New federal due dates for a calendar year taxpayer are below:

Form                             Type                                                Due Date             Extended Due Date


1065                                 Partnership                                    March 15               September 15

1120S                               S corporation                                March 15               September 15

1040                                 Individual                                        April 15                  October 15

1041                                 Trust & Estate                                 April 15                 September 30

1120                                 C corporation                                April 15                 September 15

FinCEN Form 114        Foreign Accounts                         April 15                  October 15

990 & 990T                    Tax Exempt                                     May 15                  November 15

5500                                 Employee Benefit Plans             July 31                   October 15

 

States that have income filing requirements will be working to enact legislation to change their due dates to coincide with the federal deadlines for 2017.

 

Why the change?

Over the years more and more businesses were formed as a flow through entity-such as a partnership or S corporation-rather than a C corporation due to the tax implications. As tax law and the complexities of a partnership structure increased, additional time was needed in order for information to be gathered, prepared, and properly reviewed before filing a business tax return.
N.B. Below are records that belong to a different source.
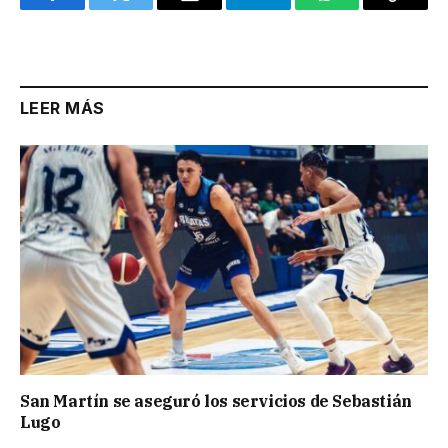
Facebook
Twitter
Email
Telegram
WhatsApp
Copy
Link
LEER MÁS
San Martín se aseguró los servicios de Sebastián
Lugo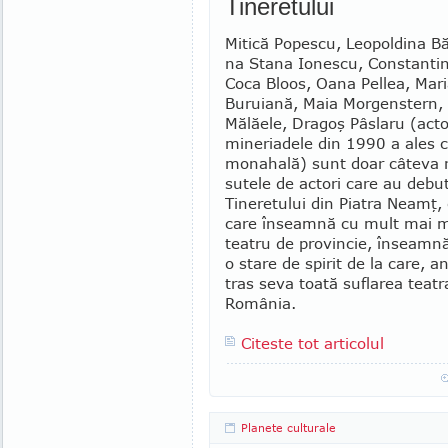
Tineretului
Mitică Popescu, Leopoldina Bă
na Stana Ionescu, Constantin
Coca Bloos, Oana Pellea, Ma­ri
Buruiană, Maia Morgenstern, 
Mălăele, Dragoş Pâslaru (act
mineriadele din 1990 a ales 
monahală) sunt doar câteva 
sutele de actori care au debut
Ti­ne­retului din Piatra Neamţ, 
care în­seamnă cu mult mai m
teatru de pro­vincie, înseamn
o stare de spirit de la care, an
tras seva toată suflarea teatr
România.
Citeste tot articolul
Planete culturale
Individual taxpayers were finding it difficult to file on time due to receiving a late Schedule K-1. A Schedule K-1 is the form one receives as being a partner or shareholder of a business structured as a flow through entity. The AICPA, tax professionals and business owners voiced their concerns and opinions and advocated for a change in the federal due dates. Congress passed the new legislation in 2015 to take effect for the 2017 filing season.